The IFCC WorldLab and EuromedLab Congress

‘Three years is a long time in the world of research. The amount of information on offer quickly grows quite enormously,’ says Professor Rudolf Tauber, joint head of this year’s WorldLab congress with Professor Harald Renz. Thus, one organisational challenge was to channel current trends and developments and present participants with an informative, comprehensive overview. How was this achieved?

Interview: Meike Lerner

Rudolf Tauber
Rudolf Tauber

During the congress in Berlin (15-19 May), four distinct topics will be discussed in great detail during the daily plenary sessions: Molecular tumour markers, clinical and diagnostic immunology, neurodegenerative diseases as well as new methods and procedures in laboratory medicine, Prof. Tauber explained. ‘With molecular tumour markers, the focus is on the early diagnosis of malignant tumours. New findings in molecular biology – key words epigenetic tumour markers and micro RNA – give cause for hope that we’ll be able to develop new screening parameters in the future which will make diagnosis possible at the very early stages of diseases.’

Autoimmune diseases will be the main topic in the field of clinical and diagnostic immunology. ‘Early detection is also a
key word here – the earlier treatment can begin, the better the results. Other hot topics are individualised therapy and reprogramming of wrong immune responses – both areas where intensive research is currently being carried out.’ Intensive discussion will also focus on one of the big challenges in coming decades -- neurodegenerative diseases. ‘The objective is not only to develop new treatments – such as for Alzheimer’s – but also to research new biomarkers for diagnostics to facilitate early detection and monitoring of the effectiveness of treatment.’

New methods and procedures

Next generation sequencing enables the sequencing of the entire genome within hours. ‘Procedures such as this, which are currently finding their way into research and development, will allow us to analyse genetic risk factors for diseases, or groups of diseases, for the individual patient in the near future.

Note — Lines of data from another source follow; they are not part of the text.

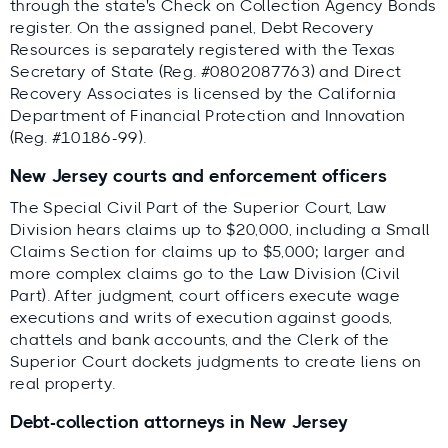
through the state's Check on Collection Agency Bonds
register. On the assigned panel, Debt Recovery
Resources is separately registered with the Texas
Secretary of State (Reg. #0802087763) and Direct
Recovery Associates is licensed by the California
Department of Financial Protection and Innovation
(Reg. #10186-99).
New Jersey courts and enforcement officers
The Special Civil Part of the Superior Court, Law
Division hears claims up to $20,000, including a Small
Claims Section for claims up to $5,000; larger and
more complex claims go to the Law Division (Civil
Part). After judgment, court officers execute wage
executions and writs of execution against goods,
chattels and bank accounts, and the Clerk of the
Superior Court dockets judgments to create liens on
real property.
Debt-collection attorneys in New Jersey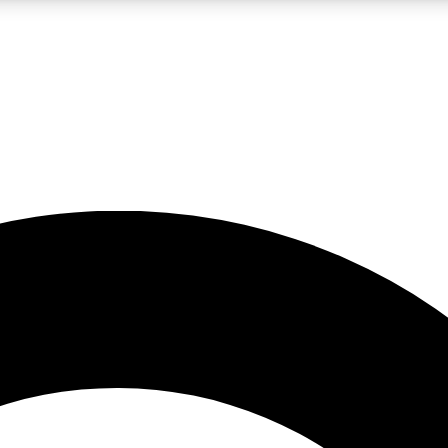
LIVE SCIENCE PRO
Unlimited access to our exclusive features, expert analysis and in-depth
No ads, ever
Exclusive, original
reporting
JOIN LIV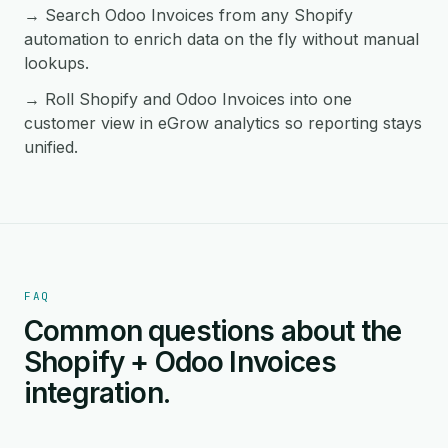
→ Search Odoo Invoices from any Shopify
automation to enrich data on the fly without manual
lookups.
→ Roll Shopify and Odoo Invoices into one
customer view in eGrow analytics so reporting stays
unified.
FAQ
Common questions about the
Shopify + Odoo Invoices
integration.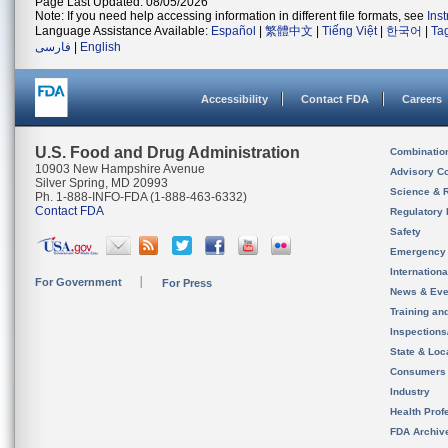
Page Last Updated: 08/05/2026
Note: If you need help accessing information in different file formats, see
Ins
Language Assistance Available:
Español
|
繁體中文
|
Tiếng Việt
|
한국어
|
Ta
فارسی
|
English
Accessibility
Contact FDA
Careers
U.S. Food and Drug Administration
Combinatio
10903 New Hampshire Avenue
Advisory C
Silver Spring, MD 20993
Science & 
Ph. 1-888-INFO-FDA (1-888-463-6332)
Contact FDA
Regulatory 
Safety
Emergency
Internation
For Government
For Press
News & Eve
Training an
Inspection
State & Loca
Consumers
Industry
Health Prof
FDA Archiv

Next generation sequencing will take diagnostics as well as prevention to a completely new level, the consequences of which we cannot yet quite grasp in its entirety. It will form the basis of customised treatment procedures, which in return could revolutionise the entire world of healthcare.

Analytical procedures such as mass spectrometry and the decoding of the proteome, i.e. the entirety of all proteins, as well as of the metabolome, i.e. the entirety of all metabolites, are also vital. The scientific programme and the large industry exhibition at the IFCC WorldLab Congress will give an outstanding overview over all new developments.’ Laboratory medicine’s clinical impact ‘Laboratory medicine and its related disciplines provide around 60% of the information decisive for a diagnosis. With the increase in the identification of pathomechanisms and increased understanding of the genetic causes of diseases, laboratory medicine will become increasingly important for the field of prevention. The same goes for therapy: In the future we will be better able to monitor the use of certain drugs as to their benefit for the individual patient. The entire field of personalised medicine would not be possible without laboratory medicine.’

Future challenges

‘Scientific activity must be extended – what we need is an active and committed science that aims to understand the molecular causes of diseases. Monitoring the clinical benefit of all new procedures and new biomarkers will play an essential role. Therefore, we must check how new procedures and parameters can be integrated into in- and out-patient care. And finally, we must also intensify training of academic and non-academic staff. The challenges that go hand in hand with the introduction of new technologies can only be mastered through consolidation of training.’